In Spain, in recent decades – with Bilbao at the forefront – we have witnessed the deindustrialization of cities. And – with Vitoria, Barcellona or Pontevedra as guides – to its progressive renaturalisation. The Barcelona nou barris, the suburbs of Madrid and the neighborhoods that have been able to exploit the lush topography of Bilbao have established a neighborhood lifestyle that today has almost disappeared in urban centers. The Indian urban planner Suketu Mehta writes it: “When you see an art gallery appear on your street, tremble”. He was referring to gentrification, or the sale or rental of downtown apartments to the highest bidder, resulting in the disappearance of the neighborhoods’ traditional residents. After gentrification usually comes commodification, or the purchase of homes not to live in, but as investment goods. That perverse Monopoly ends up emptying urban centers of citizens at the very moment when cities are at their most beautiful. Who wants to live in an empty city? Who can do it? Perhaps only the tourists who witness the conversion of European historic centers into a sort of historical theme park.

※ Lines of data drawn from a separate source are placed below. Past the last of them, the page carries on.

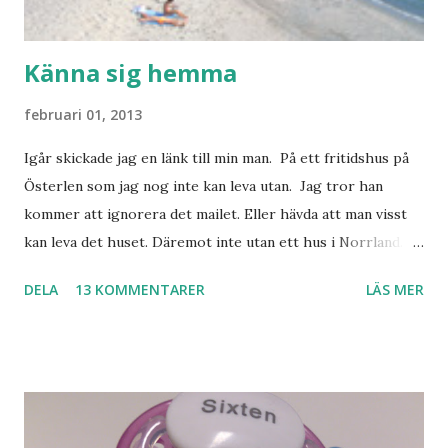
Känna sig hemma
februari 01, 2013
Igår skickade jag en länk till min man. På ett fritidshus på
Österlen som jag nog inte kan leva utan. Jag tror han
kommer att ignorera det mailet. Eller hävda att man visst
kan leva det huset. Däremot inte utan ett hus i Norrland.
Som vi tydligen bara måste ha. Trots att det knappt
DELA
13 KOMMENTARER
LÄS MER
används. Min man samlar på hus. Bara inte såna hus som
jag vill ha. Men tänk, långa sandstränder, underbar småstad
och människor med ljuvlig dialekt. Tror jag skulle känna
mig hemma. Och drömma, det bör man göra! bilderna är
lånade från www.ystad.se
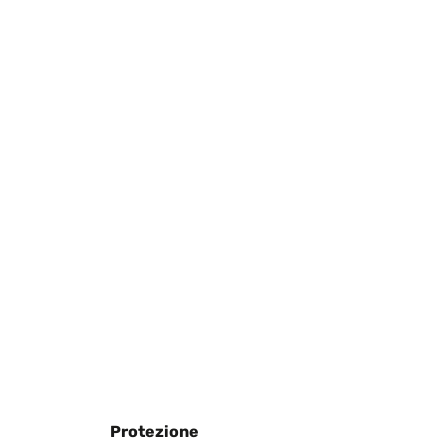
Tradurre
vely lightweight I couldn’t be happier
Tradurre
Tradurre
Protezione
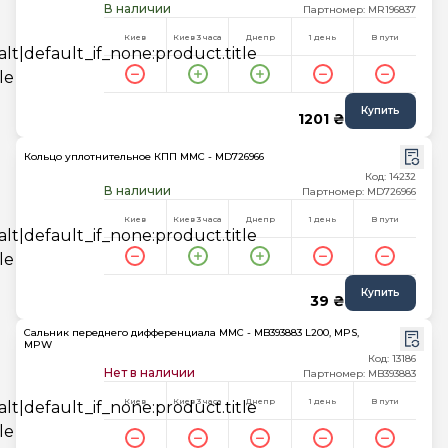
В наличии
Партномер: MR196837
Киев
Киев 3 часа
Днепр
1 день
В пути
Купить
1201 ₴
Кольцо уплотнительное КПП MMC - MD726966
Код: 14232
В наличии
Партномер: MD726966
Киев
Киев 3 часа
Днепр
1 день
В пути
Купить
39 ₴
Сальник переднего дифференциала MMC - MB393883 L200, MPS,
MPW
Код: 13186
Нет в наличии
Партномер: MB393883
Киев
Киев 3 часа
Днепр
1 день
В пути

Being happy is very difficult, whether you live in the countryside or in the city. The paradox is that many signs indicate that living in the countryside is only pleasant if you do not depend on the countryside. And living in the city begins to suffer the same fate. I never thought I’d write about politics in a decorating section. But William Morris did it when the industry – which would give us all jobs – exchanged quantity for quality. And he exchanged the honest error of craftsmanship for the plastic perfection produced in factories.

It is so difficult for a couple of generations to rent an apartment that perhaps we are mythologizing the home, forgetting that in homes underwear coexists with discomfort. Will the campaign be salvation? Or in this case too would we be better off looking within instead of continuing to look for solutions outside? Aesop wrote that the hare neither read nor enjoyed the scenery. Furthermore, he never relaxed, he always worried about arriving first. It sounds like a description of urban life except…hares have always lived in the countryside.